That said, I'd still say those are cases that are much better handled by
lodging a false advertising complaint with the FTC. Dealing with that one
company using the existing legal and regulatory channels is fine, and they're
well-known enough that it would probably put anyone else who's thinking of
doing similar on notice.

Dealing with that by using them as an excuse to engage in crony capitalism in
order to pass an over-expansive law that is clearly designed to distort the
market is not OK. Crony capitalism in general is not OK.

------
jongold
Reminds me of The Butcher's Son in Berkeley - a completely vegan deli, with
menu items advertised as if they were meat. I eat meat but it's one of my
favorite spots in the Bay - along with the Impossible Burger finding it's way
into restaurants I'm excited for more amazing vegan options so we can wean
ourselves off meat.

[http://www.thebutchersveganson.com](http://www.thebutchersveganson.com)

------
scythe
"A stampede"

I get the cattle-based pun, but this is oversold.
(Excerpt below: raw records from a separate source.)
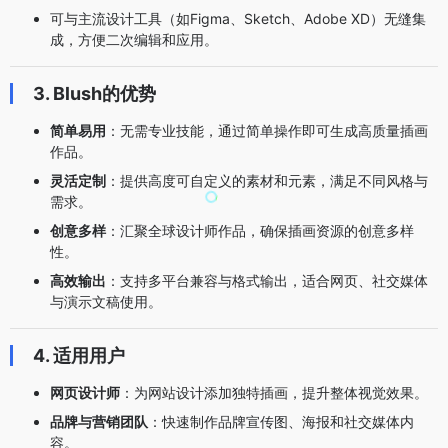
可与主流设计工具（如Figma、Sketch、Adobe XD）无缝集
成，方便二次编辑和应用。
3. Blush的优势
简单易用
：无需专业技能，通过简单操作即可生成高质量插画
作品。
灵活定制
：提供高度可自定义的素材和元素，满足不同风格与
需求。
创意多样
：汇聚全球设计师作品，确保插画资源的创意多样
性。
高效输出
：支持多平台兼容与格式输出，适合网页、社交媒体
与演示文稿使用。
4. 适用用户
网页设计师
：为网站设计添加独特插画，提升整体视觉效果。
品牌与营销团队
：快速制作品牌宣传图、海报和社交媒体内
容。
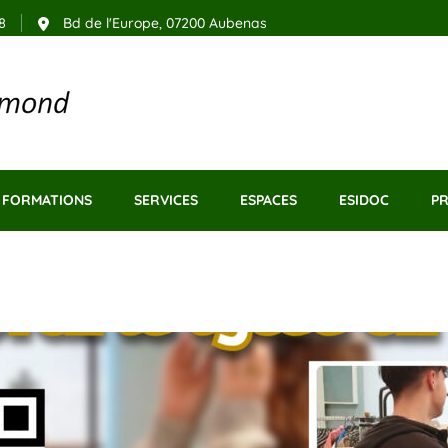
8
Bd de l'Europe, 07200 Aubenas
– Aubenas
FORMATIONS
SERVICES
ESPACES
ESIDOC
P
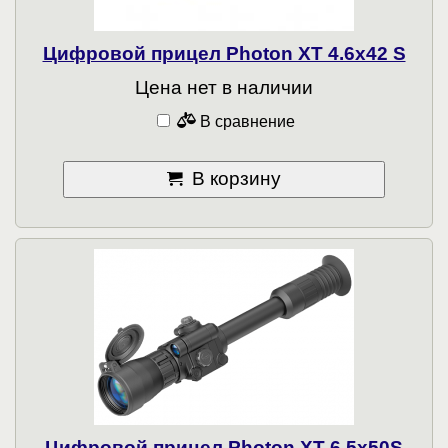
Цифровой прицел Photon XT 4.6x42 S
Цена нет в наличии
В сравнение
В корзину
Цифровой прицел Photon XT 6,5x50S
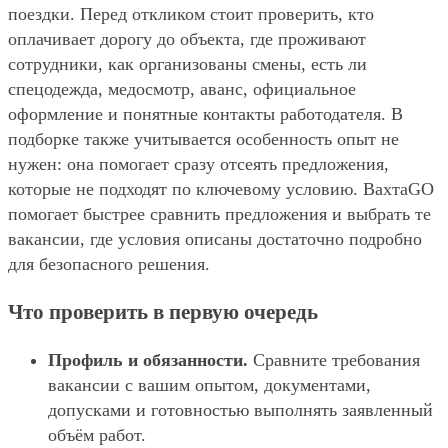
поездки. Перед откликом стоит проверить, кто
оплачивает дорогу до объекта, где проживают
сотрудники, как организованы смены, есть ли
спецодежда, медосмотр, аванс, официальное
оформление и понятные контакты работодателя. В
подборке также учитывается особенность опыт не
нужен: она помогает сразу отсеять предложения,
которые не подходят по ключевому условию. ВахтаGO
помогает быстрее сравнить предложения и выбрать те
вакансии, где условия описаны достаточно подробно
для безопасного решения.
Что проверить в первую очередь
Профиль и обязанности.
Сравните требования
вакансии с вашим опытом, документами,
допусками и готовностью выполнять заявленный
объём работ.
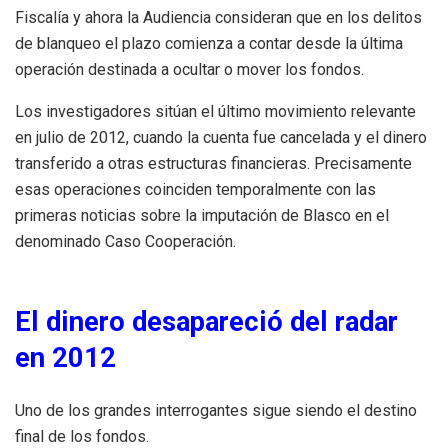
Fiscalía y ahora la Audiencia consideran que en los delitos
de blanqueo el plazo comienza a contar desde la última
operación destinada a ocultar o mover los fondos.
Los investigadores sitúan el último movimiento relevante
en julio de 2012, cuando la cuenta fue cancelada y el dinero
transferido a otras estructuras financieras. Precisamente
esas operaciones coinciden temporalmente con las
primeras noticias sobre la imputación de Blasco en el
denominado Caso Cooperación.
El dinero desapareció del radar
en 2012
Uno de los grandes interrogantes sigue siendo el destino
final de los fondos.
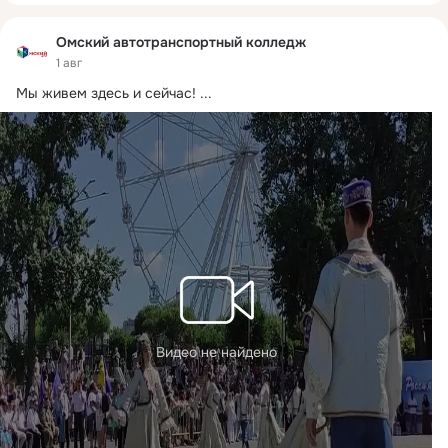
Омский автотранспортный колледж
1 авг
Мы живем здесь и сейчас!
 ...
Видео не найдено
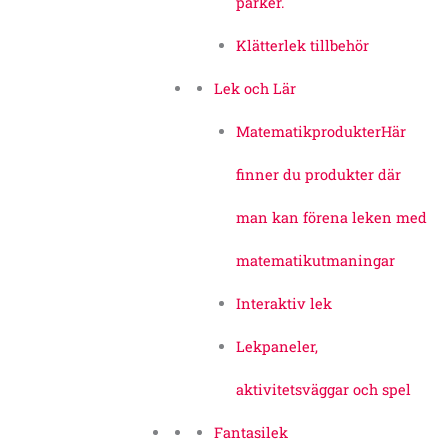
parker.
Klätterlek tillbehör
Lek och Lär
Matematikprodukter
Här
finner du produkter där
man kan förena leken med
matematikutmaningar
Interaktiv lek
Lekpaneler,
aktivitetsväggar och spel
Fantasilek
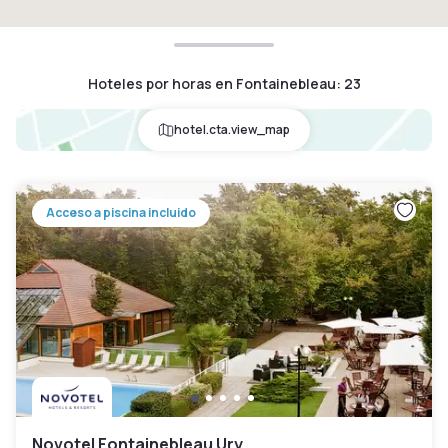
Hoteles por horas en Fontainebleau
:
23
hotel.cta.view_map
Acceso a piscina incluido
Novotel Fontainebleau Ury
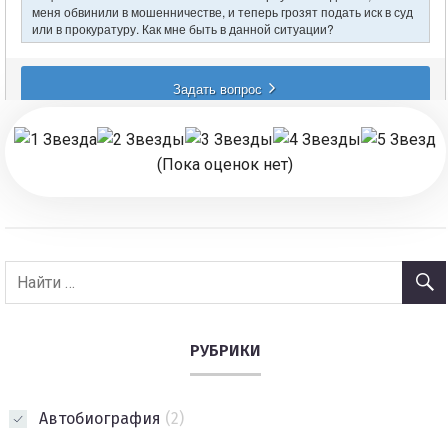
(Пока оценок нет)
РУБРИКИ
Автобиография
(2)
At the store I see a 200
foot display case with the large majority devoted to beef, pork and chicken
and the fake meat over to one side, past the lamb/veal/"etc", taking up no
more than 10% of the display case. Customers aren't stupid, and stores aren't
either. We want meat; they know how to sell it to us.

------
rdiddly
A stampede is singular, so a stampede of meatless products _overruns_ meat
cases.

Consider: Several eggs feel heavy. A box of eggs feels heavy.

Syntax error.

Edit after downvotes: English grammar is absolutely appropriate to talk about
in a forum of people who learn and use languages for a living, especially when
the offender is a publication of supposedly professional writers that
indicates said professionalism unequivocally by use of a paywall.